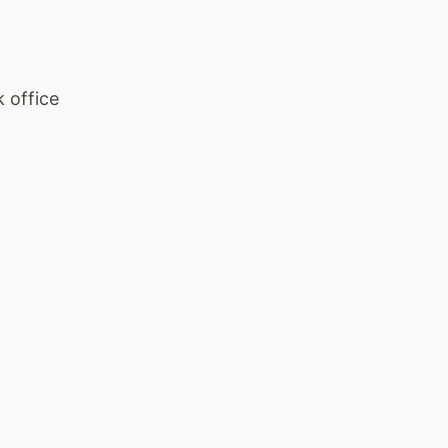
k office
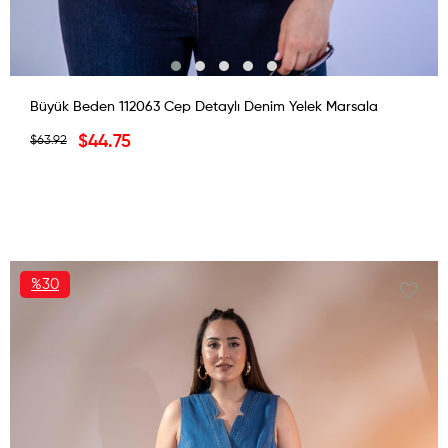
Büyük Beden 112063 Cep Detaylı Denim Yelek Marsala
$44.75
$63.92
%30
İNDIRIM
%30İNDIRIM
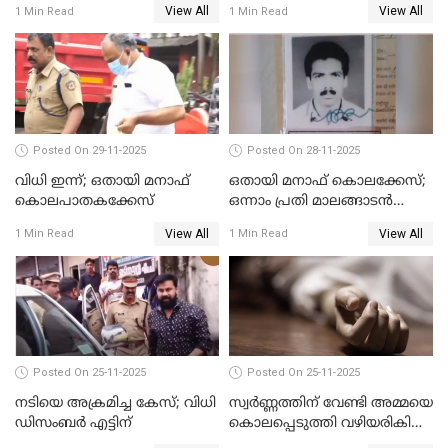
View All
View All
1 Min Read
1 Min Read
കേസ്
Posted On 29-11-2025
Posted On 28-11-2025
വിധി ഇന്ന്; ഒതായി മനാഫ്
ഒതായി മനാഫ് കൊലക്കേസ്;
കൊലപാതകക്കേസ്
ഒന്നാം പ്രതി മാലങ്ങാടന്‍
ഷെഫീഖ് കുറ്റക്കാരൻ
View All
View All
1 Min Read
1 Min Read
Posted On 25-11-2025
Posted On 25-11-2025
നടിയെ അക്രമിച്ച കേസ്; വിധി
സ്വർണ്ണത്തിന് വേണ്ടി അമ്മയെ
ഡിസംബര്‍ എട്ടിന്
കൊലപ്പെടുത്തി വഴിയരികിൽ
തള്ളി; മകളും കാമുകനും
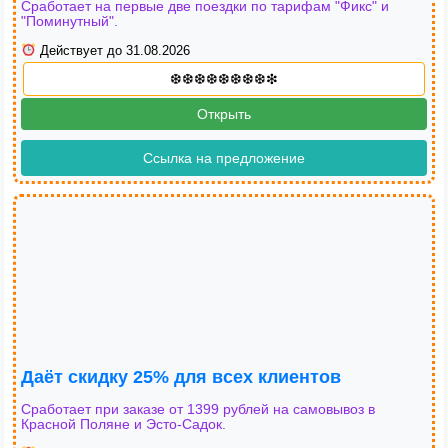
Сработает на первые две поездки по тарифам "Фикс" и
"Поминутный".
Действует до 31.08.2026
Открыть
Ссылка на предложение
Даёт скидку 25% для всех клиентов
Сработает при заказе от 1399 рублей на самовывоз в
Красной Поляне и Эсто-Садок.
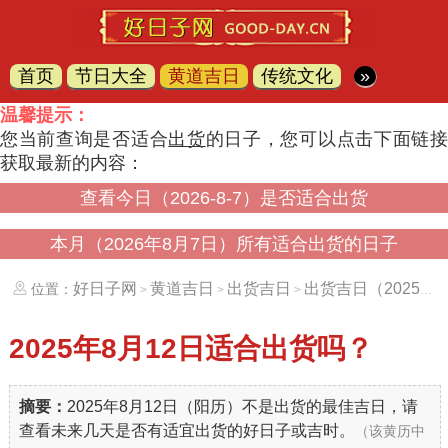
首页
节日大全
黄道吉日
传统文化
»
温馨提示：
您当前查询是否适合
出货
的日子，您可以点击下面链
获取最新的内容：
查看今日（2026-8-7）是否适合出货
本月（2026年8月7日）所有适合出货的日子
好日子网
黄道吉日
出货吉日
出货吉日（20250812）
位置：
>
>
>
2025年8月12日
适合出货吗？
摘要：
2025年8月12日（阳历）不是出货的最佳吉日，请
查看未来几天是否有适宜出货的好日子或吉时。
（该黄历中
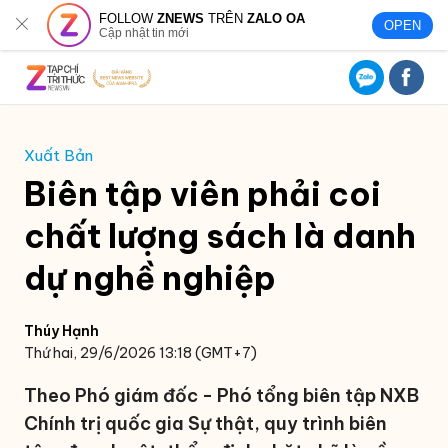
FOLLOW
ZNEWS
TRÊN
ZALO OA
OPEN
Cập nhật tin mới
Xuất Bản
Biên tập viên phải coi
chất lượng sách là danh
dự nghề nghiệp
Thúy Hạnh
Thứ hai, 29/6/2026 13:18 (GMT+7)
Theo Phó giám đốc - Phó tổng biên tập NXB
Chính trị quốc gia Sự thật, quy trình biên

### YOUR OBJECTIVE
The result should be every entry, word for word, and no pictures.

### REPLY TO THE EXERCISE
k office
Büyük Beden 112063 Cep Detaylı Denim Yelek Marsala
$44.75
$63.92
%30
İNDIRIM
%30İNDIRIM
View All
View All
1 Min Read
1 Min Read
കേസ്
Posted On 29-11-2025
Posted On 28-11-2025
വിധി ഇന്ന്; ഒതായി മനാഫ്
ഒതായി മനാഫ് കൊലക്കേസ്;
കൊലപാതകക്കേസ്
ഒന്നാം പ്രതി മാലങ്ങാടന്‍
ഷെഫീഖ് കുറ്റക്കാരൻ
View All
View All
1 Min Read
1 Min Read
Posted On 25-11-2025
Posted On 25-11-2025
നടിയെ അക്രമിച്ച കേസ്; വിധി
സ്വർണ്ണത്തിന് വേണ്ടി അമ്മയെ
ഡിസംബര്‍ എട്ടിന്
കൊലപ്പെടുത്തി വഴിയരികിൽ
തള്ളി; മകളും കാമുകനും
Сработает на первые две поездки по тарифам "Фикс" и
"Поминутный".
Действует до 31.08.2026
Открыть
Ссылка на предложение
Даёт скидку 25% для всех клиентов
Сработает при заказе от 1399 рублей на самовывоз в
Красной Поляне и Эсто-Садок.
首页
节日大全
黄道吉日
传统文化
»
温馨提示：
您当前查询是否适合
出货
的日子，您可以点击下面链
获取最新的内容：
查看今日（2026-8-7）是否适合出货
本月（2026年8月7日）所有适合出货的日子
好日子网
黄道吉日
出货吉日
出货吉日（20250812）
位置：
>
>
>
2025年8月12日
适合出货吗？
摘要：
2025年8月12日（阳历）不是出货的最佳吉日，请
查看未来几天是否有适宜出货的好日子或吉时。
（该黄历中
FOLLOW
ZNEWS
TRÊN
ZALO OA
OPEN
Cập nhật tin mới
Xuất Bản
Biên tập viên phải coi
chất lượng sách là danh
dự nghề nghiệp
Thúy Hạnh
Thứ hai, 29/6/2026 13:18 (GMT+7)
Theo Phó giám đốc - Phó tổng biên tập NXB
Chính trị quốc gia Sự thật, quy trình biên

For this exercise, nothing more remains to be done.